During the 1920s and 30s, the little room at the north end of the old clubhouse was the Pro Shop, where you paid your greens fees. The
Pro Shop was run by various young members, over the years, including Sutherland Malcomson, Bill Bruce, Burdett Magwood and Walton
In the 1950s, the 8th tee became the 1st tee and a small Pro Shop was built. Then Director Ann Lichtenberg’s father, George Morrison, a former Postmaster, took over the collecting of green fees in the 1950s. A long-time golfer at the Club, George had already introduced Ann to the game in the 1940s. When George retired, his brother Frank took over and carried on the job for ten years. Jim Bell’s sister Judy Hunter recalls the two of them on the golf course from a very early age. In her words, “We grew up on the golf course.” Judy remembers her mentor, Peggy Malcolm, who took Judy under her wing when she realized the girl had a passion for the game that matched her own. Judy says Peggy was a wonderful lady and a fine golfer. “She was always there to take me out golfing and to tournaments.” At that time, Judy says, she played golf in her bare feet. But when she got good enough to take part in tournaments, Peggy and the other ladies told her she couldn’t play in bare feet, that she had to have shoes. Her Grandpa Ryerson got her a little pair of cleats for her first tournament.

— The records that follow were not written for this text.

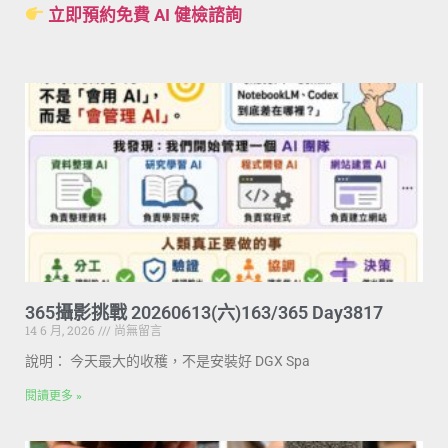
立即預約免費 AI 健檢諮詢
365攝影挑戰 20260613(六)163/365 Day3817
14 6 月, 2026
尚無留言
說明： 今天最大的收穫，不是安裝好 DGX Spa
閱讀更多 »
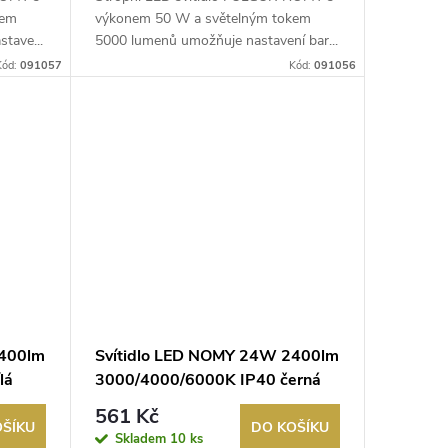
kem
výkonem 50 W a světelným tokem
tave...
5000 lumenů umožňuje nastavení bar...
Kód:
091057
Kód:
091056
2400lm
Svítidlo LED NOMY 24W 2400lm
lá
3000/4000/6000K IP40 černá
561 Kč
OŠÍKU
DO KOŠÍKU
Skladem
10 ks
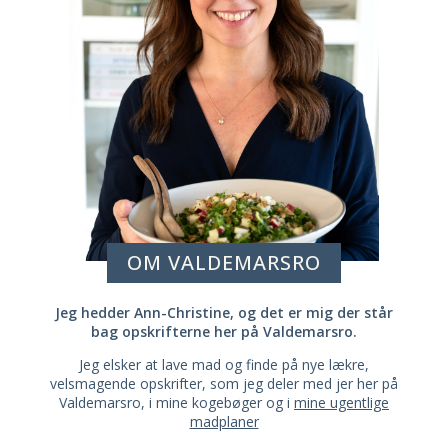
OM VALDEMARSRO
Jeg hedder Ann-Christine, og det er mig der står
bag opskrifterne her på Valdemarsro.
Jeg elsker at lave mad og finde på nye lækre,
velsmagende opskrifter, som jeg deler med jer her på
Valdemarsro, i mine kogebøger og i
mine ugentlige
madplaner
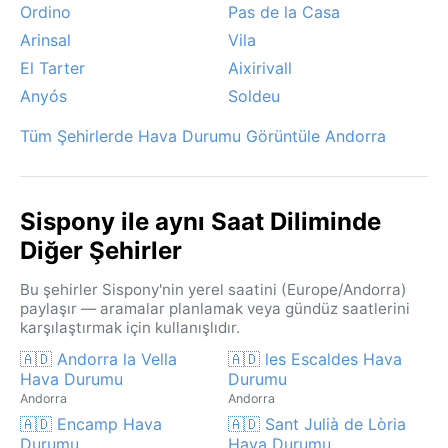
Ordino
Pas de la Casa
Arinsal
Vila
El Tarter
Aixirivall
Anyós
Soldeu
Tüm Şehirlerde Hava Durumu Görüntüle Andorra
Sispony ile aynı Saat Diliminde
Diğer Şehirler
Bu şehirler Sispony'nin yerel saatini (Europe/Andorra)
paylaşır — aramalar planlamak veya gündüz saatlerini
karşılaştırmak için kullanışlıdır.
🇦🇩 Andorra la Vella
🇦🇩 les Escaldes Hava
Hava Durumu
Durumu
Andorra
Andorra
🇦🇩 Encamp Hava
🇦🇩 Sant Julià de Lòria
Durumu
Hava Durumu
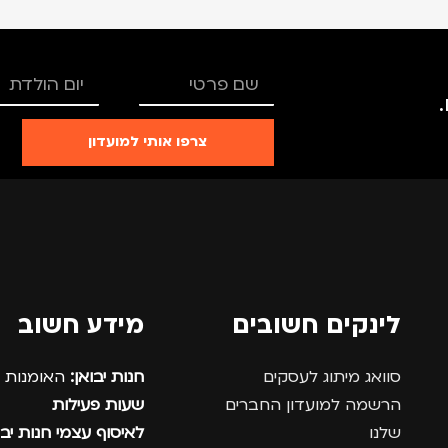
צרפו אותי למועדון
לינקים חשובים
מידע חשוב
סוואג מיתוג לעסקים
חנות יבואן:
האומנות 12, נתניה.
הרשמה למועדון החברים
שעות פעילות
שלנו
לאיסוף עצמי חנות יבו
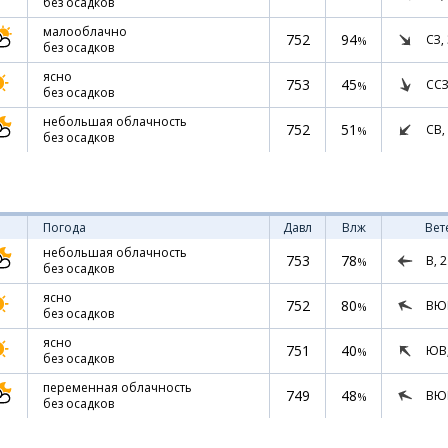
без осадков
малооблачно
752
94
СЗ,
%
без осадков
ясно
753
45
ССЗ
%
без осадков
небольшая облачность
752
51
СВ,
%
без осадков
Погода
Давл
Влж
Вет
небольшая облачность
753
78
В,
2
%
без осадков
ясно
752
80
ВЮ
%
без осадков
ясно
751
40
ЮВ
%
без осадков
переменная облачность
749
48
ВЮ
%
без осадков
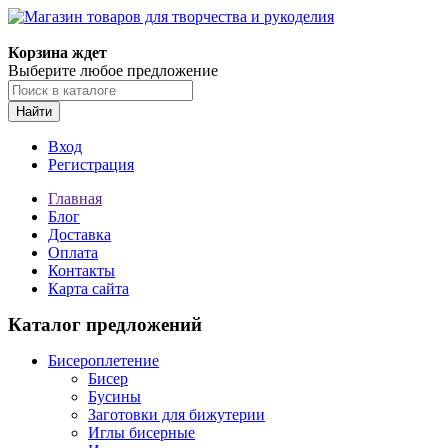
Магазин товаров для творчества и рукоделия
Корзина ждет
Выберите любое предложение
Найти
Вход
Регистрация
Главная
Блог
Доставка
Оплата
Контакты
Карта сайта
Каталог предложений
Бисероплетение
Бисер
Бусины
Заготовки для бижутерии
Иглы бисерные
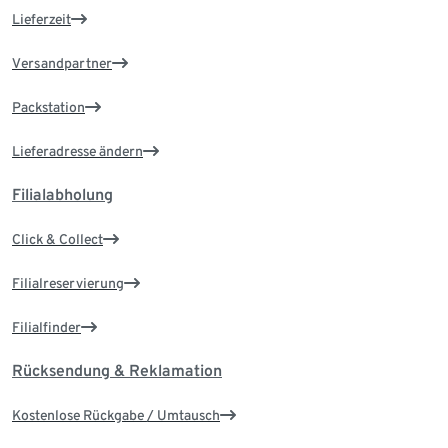
Lieferzeit
Versandpartner
Packstation
Lieferadresse ändern
Filialabholung
Click & Collect
Filialreservierung
Filialfinder
Rücksendung & Reklamation
Kostenlose Rückgabe / Umtausch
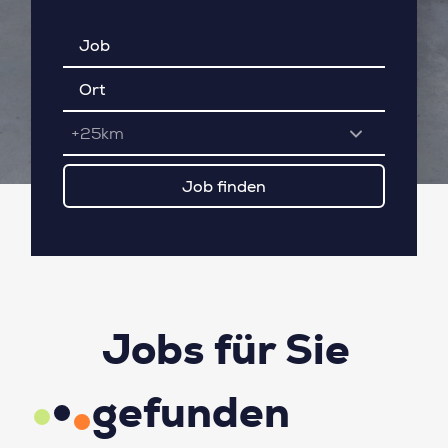
+25km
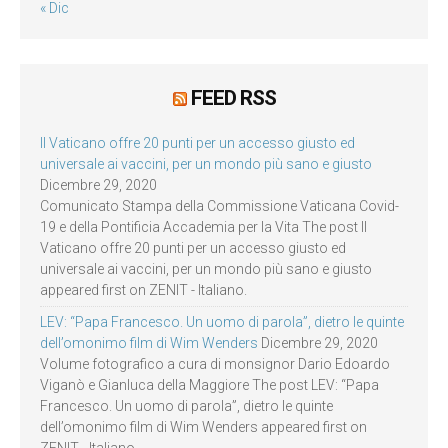
« Dic
FEED RSS
Il Vaticano offre 20 punti per un accesso giusto ed
universale ai vaccini, per un mondo più sano e giusto
Dicembre 29, 2020
Comunicato Stampa della Commissione Vaticana Covid-
19 e della Pontificia Accademia per la Vita The post Il
Vaticano offre 20 punti per un accesso giusto ed
universale ai vaccini, per un mondo più sano e giusto
appeared first on ZENIT - Italiano.
LEV: “Papa Francesco. Un uomo di parola”, dietro le quinte
dell’omonimo film di Wim Wenders
Dicembre 29, 2020
Volume fotografico a cura di monsignor Dario Edoardo
Viganò e Gianluca della Maggiore The post LEV: “Papa
Francesco. Un uomo di parola”, dietro le quinte
dell’omonimo film di Wim Wenders appeared first on
ZENIT - Italiano.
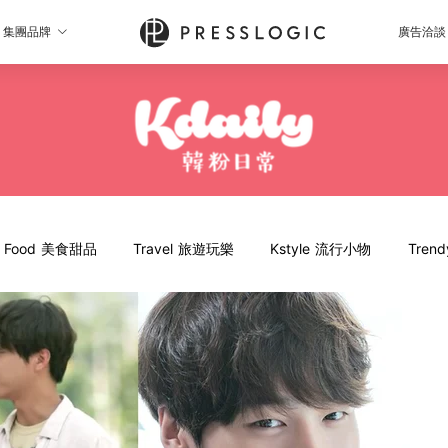
集團品牌
廣告洽談
Food 美食甜品
Travel 旅遊玩樂
Kstyle 流行小物
Tren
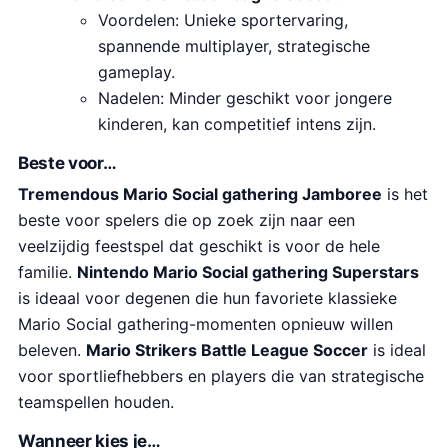
Voordelen: Unieke sportervaring,
spannende multiplayer, strategische
gameplay.
Nadelen: Minder geschikt voor jongere
kinderen, kan competitief intens zijn.
Beste voor…
Tremendous Mario Social gathering Jamboree
is het
beste voor spelers die op zoek zijn naar een
veelzijdig feestspel dat geschikt is voor de hele
familie.
Nintendo Mario Social gathering Superstars
is ideaal voor degenen die hun favoriete klassieke
Mario Social gathering-momenten opnieuw willen
beleven.
Mario Strikers Battle League Soccer
is ideal
voor sportliefhebbers en players die van strategische
teamspellen houden.
Wanneer kies je…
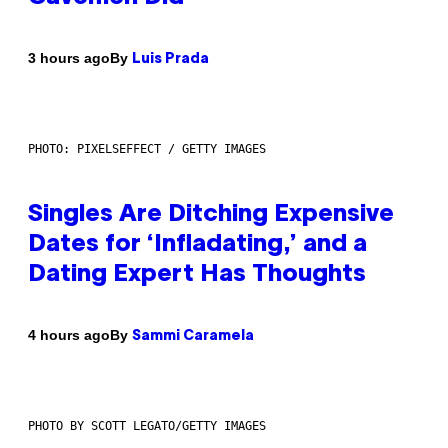
By
3 hours ago
Luis Prada
PHOTO: PIXELSEFFECT / GETTY IMAGES
Singles Are Ditching Expensive
Dates for ‘Infladating,’ and a
Dating Expert Has Thoughts
By
4 hours ago
Sammi Caramela
PHOTO BY SCOTT LEGATO/GETTY IMAGES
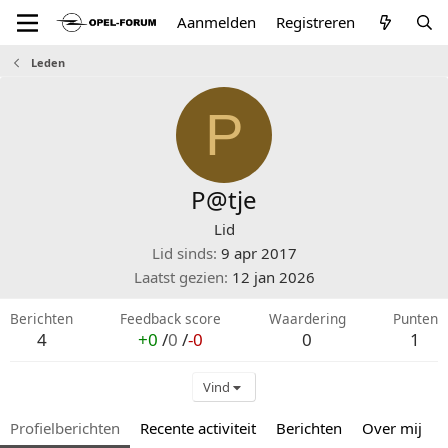
Aanmelden
Registreren
Leden
P
P@tje
Lid
Lid sinds
9 apr 2017
Laatst gezien
12 jan 2026
Berichten
Feedback score
Waardering
Punten
4
+0
/
0
/
-0
0
1
Vind
Profielberichten
Recente activiteit
Berichten
Over mij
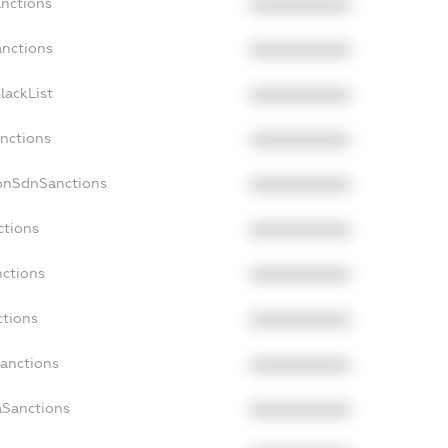
anctions
XXXXXXXXXX
anctions
XXXXXXXXXX
lackList
XXXXXXXXXX
anctions
XXXXXXXXXX
NonSdnSanctions
XXXXXXXXXX
ctions
XXXXXXXXXX
nctions
XXXXXXXXXX
ctions
XXXXXXXXXX
Sanctions
XXXXXXXXXX
aSanctions
XXXXXXXXXX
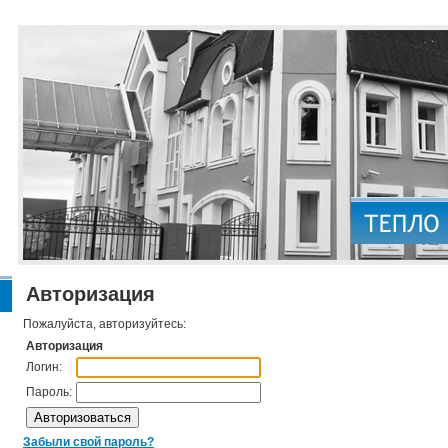
Авторизация
Пожалуйста, авторизуйтесь:
Авторизация
Логин:
Пароль:
Забыли свой пароль?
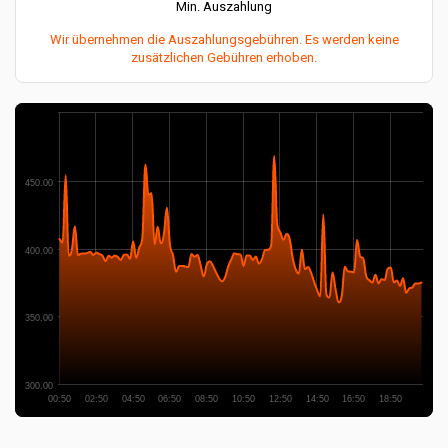
Min. Auszahlung
Wir übernehmen die Auszahlungsgebühren. Es werden keine
zusätzlichen Gebühren erhoben.
450.00
400.00
350.00
300.00
00:50
02:50
04:50
06:50
08:50
10:50
12:50
14:50
16:50
18:50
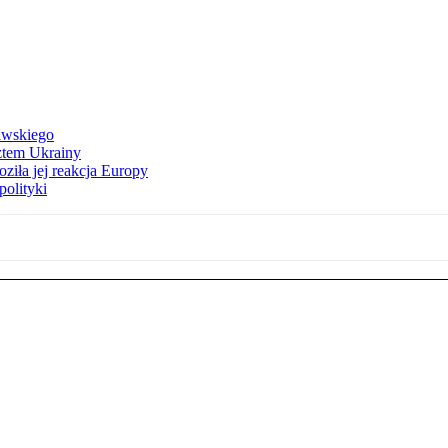
awskiego
ztem Ukrainy
ziła jej reakcja Europy
polityki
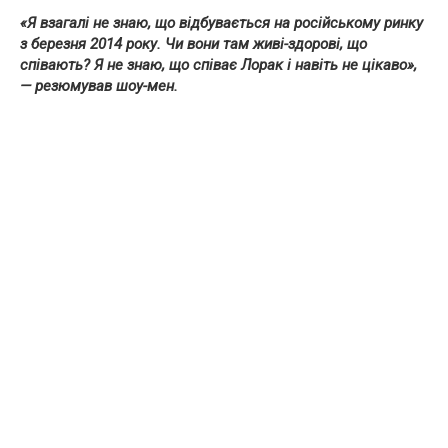
«Я взагалі не знаю, що відбувається на російському ринку
з березня 2014 року. Чи вони там живі-здорові, що
співають? Я не знаю, що співає Лорак і навіть не цікаво»,
— резюмував шоу-мен.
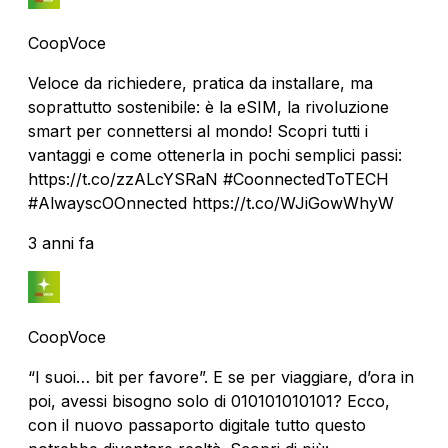
CoopVoce
Veloce da richiedere, pratica da installare, ma
soprattutto sostenibile: è la eSIM, la rivoluzione
smart per connettersi al mondo! Scopri tutti i
vantaggi e come ottenerla in pochi semplici passi:
https://t.co/zzALcYSRaN #CoonnectedToTECH
#AlwayscOOnnected https://t.co/WJiGowWhyW
3 anni fa
CoopVoce
“I suoi… bit per favore”. E se per viaggiare, d’ora in
poi, avessi bisogno solo di 010101010101? Ecco,
con il nuovo passaporto digitale tutto questo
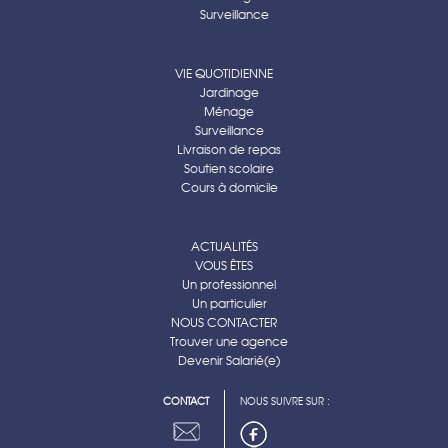
Surveillance
VIE QUOTIDIENNE
Jardinage
Ménage
Surveillance
Livraison de repas
Soutien scolaire
Cours à domicile
ACTUALITÉS
VOUS ÊTES
Un professionnel
Un particulier
NOUS CONTACTER
Trouver une agence
Devenir Salarié(e)
CONTACT
NOUS SUIVRE SUR :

Ann Lichtenberg says during the 1940s and ’50s, players would come off the 9th green to have a sandwich and a piece of lemon pie made by Mrs. Ryerson (Lillian) Robinson and friends. The lemon pie became somewhat of a tradition at the Kincardine Golf Club, endearing the ladies to all who played the links. All during the summer, the cottage people from Bruce Beach
and Huron would come in to play golf and they’d buy up all the pies… mostly lemon, but also butterscotch and apple pies.
When Judy was 12 she began to work for her grandma Lillian baking pies. Her brother Jimmy would get to know all the cottagers
and the kids would play golf together. One summer, Lillian was making pies when her diamond ring went missing. Everyone looked
for it all that summer but it was never found. The following spring, Joe Furridge was burning garbage out by the wood pile and
saw something sparkling in the ashes. It was the diamond ring that somehow had got thrown out with the garbage.
Golf is a family activity in the Bell and Hunter families. Judy’s husband Charlie (who is a great, great, great grandson of Paddy Walker) says
he played reluctantly, when he first took up the sport, but soon got into the groove. Charlie says their children all took up the game at the
tender age of two. Charlie is a Director of the Kincardine Golf Club, and he and Judy are both on the planning committee for the centennial
celebrations scheduled for August 4th, 5th, 6th and 7th.
It will be a weekend of tournaments and other fun, beginning with a Junior 9-Hole Tournament, teeing off at 9am on the Friday.
Over the years, a number of celebrity golfers have graced the links of the Kincardine Golf Club, including the great Sandy Somerville. Known
as the gentleman golfer, Somerville not only won the 1932 U.S. Amateur, a first for a foreign golfer, but between 1926 and 1937, he captured
six Canadian Amateurs, a record that may never be equalled.
The Kincardine Golf Club has produced a prodigious number of good golfers in its 100 year history. Mostly, though, duffers come out just to
have some fun and exercise, and to socialize with other golfers. They’ve been doing so for a century. It’s a pretty good bet they’ll be playing
golf at the Kincardine Golf Club for at least another hundred years.
Congratulations, Kincardine Golf, for 100 years of great golf!